The word wellbeing gets thrown around far too easily nowadays, so I would like to offer you a little academic weighting and to steer away from my abstract rhetoric for a little while.
Us humans are lucky as we have developed a large prefrontal cortex, or ‘human brain’, that enables logic before action. However, the amygdala, our ‘animal brain’ (thanks Phil!) is always ready to act on our behalf when we are unable to react quickly enough with our human brain.
This has provided us with an evolutionary advantage as we can switch between reason and action, thus knowing not to attack the stick on the floor thinking it was a snake. However, the human brain has been unable to keep up with the rate of our invention, infrastructure and daily toil now experienced. This has resulted in the overproduction of cortisol, catalysing choric stress and weakening our braking system between the human and animal brain. What does this actually mean you might be thinking. Well, that time you spilt milk on the floor when prepping your cereal and you ended up screaming your hair off, yep, that’s your brakes failing under the pressure of cortisol.

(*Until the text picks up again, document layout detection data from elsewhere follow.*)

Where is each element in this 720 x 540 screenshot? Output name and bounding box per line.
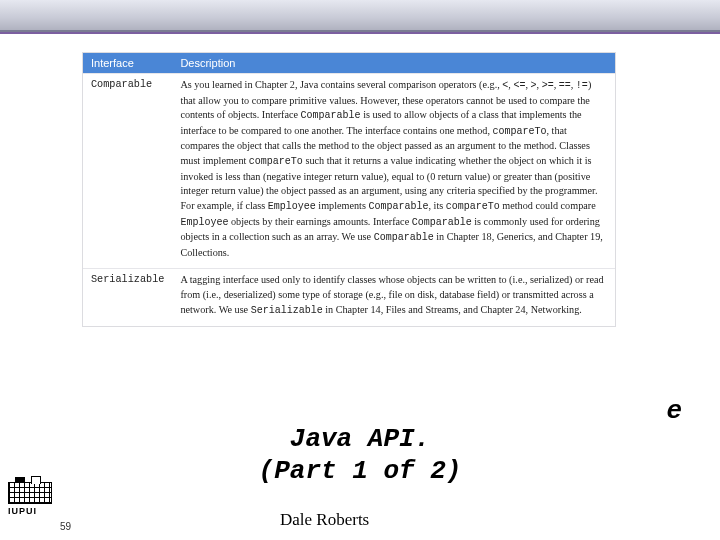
logo-icon: [8, 482, 52, 504]
footer-author: Dale Roberts: [280, 510, 369, 530]
table-row: Comparable As you learned in Chapter 2, …: [83, 74, 615, 269]
accent-line: [0, 32, 720, 34]
cropped-title-fragment: e: [666, 396, 682, 426]
slide-title-line1: Java API.: [290, 424, 430, 454]
iupui-logo: IUPUI: [8, 482, 52, 518]
slide-header-bar: [0, 0, 720, 32]
table-row: Serializable A tagging interface used on…: [83, 269, 615, 327]
interface-name-cell: Comparable: [83, 74, 172, 269]
slide-title-line2: (Part 1 of 2): [259, 456, 462, 486]
col-header-description: Description: [172, 53, 615, 74]
slide-title: Java API. (Part 1 of 2): [0, 424, 720, 487]
col-header-interface: Interface: [83, 53, 172, 74]
page-number: 59: [60, 521, 71, 532]
interfaces-table: Interface Description Comparable As you …: [83, 53, 615, 326]
interface-name-cell: Serializable: [83, 269, 172, 327]
interface-description-cell: As you learned in Chapter 2, Java contai…: [172, 74, 615, 269]
interface-description-cell: A tagging interface used only to identif…: [172, 269, 615, 327]
interfaces-table-panel: Interface Description Comparable As you …: [82, 52, 616, 327]
logo-text: IUPUI: [8, 506, 52, 516]
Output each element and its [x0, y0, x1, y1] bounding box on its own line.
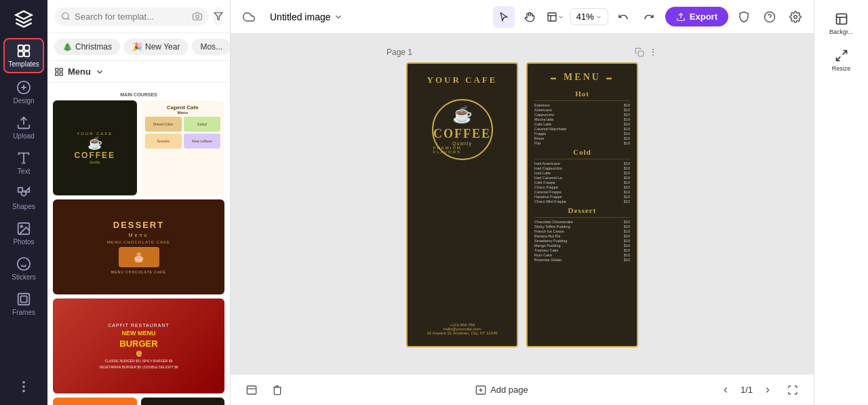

Panic not! Studies in both psychology and neuroscience have come to prove the effectiveness of mindfulness (another word that’s thrown around to line pockets!). Let me explain, mindfulness training is time dedicated to the art of pausing, noticing and focusing, thus preventing the lashing out of untamed actions. The frequent practice of mindfulness training has been shown to strengthen our otherwise weakened braking system and reverse the effects of cortisol and chronic stress.
We have many opportunities to practice mindfulness, but when better than when in nature. Despite the imperial qualities we denote onto ourselves, we are creatures of nature and so returning to it can only infuse us with good. Although we aren’t all able to venture off to the Cotswolds, we can all find a place in the park to take gratitude for the peace trees offer us. Trees for Cities, the tree charity, are dedicated to the maintenance and planting of trees throughout the UK, without which many of us would live in cold and empty surrounds.
Street trees have been a part of our urban landscapes since human’s first started popping up around the globe. With humans perhaps being a little too successful in our reproduction and innovation, our communities have grown ever larger and so the strain on trees to continue operating as they mean too is meeting braking point.
Some facts for you! “Yay facts!!”
- 1 mature leafy tree can produce enough Oxygen to allow 10 of us to breathe. This is most important of all in densely populated and polluted areas like cities, where average Oxygen levels are expected to be at least 6% lower.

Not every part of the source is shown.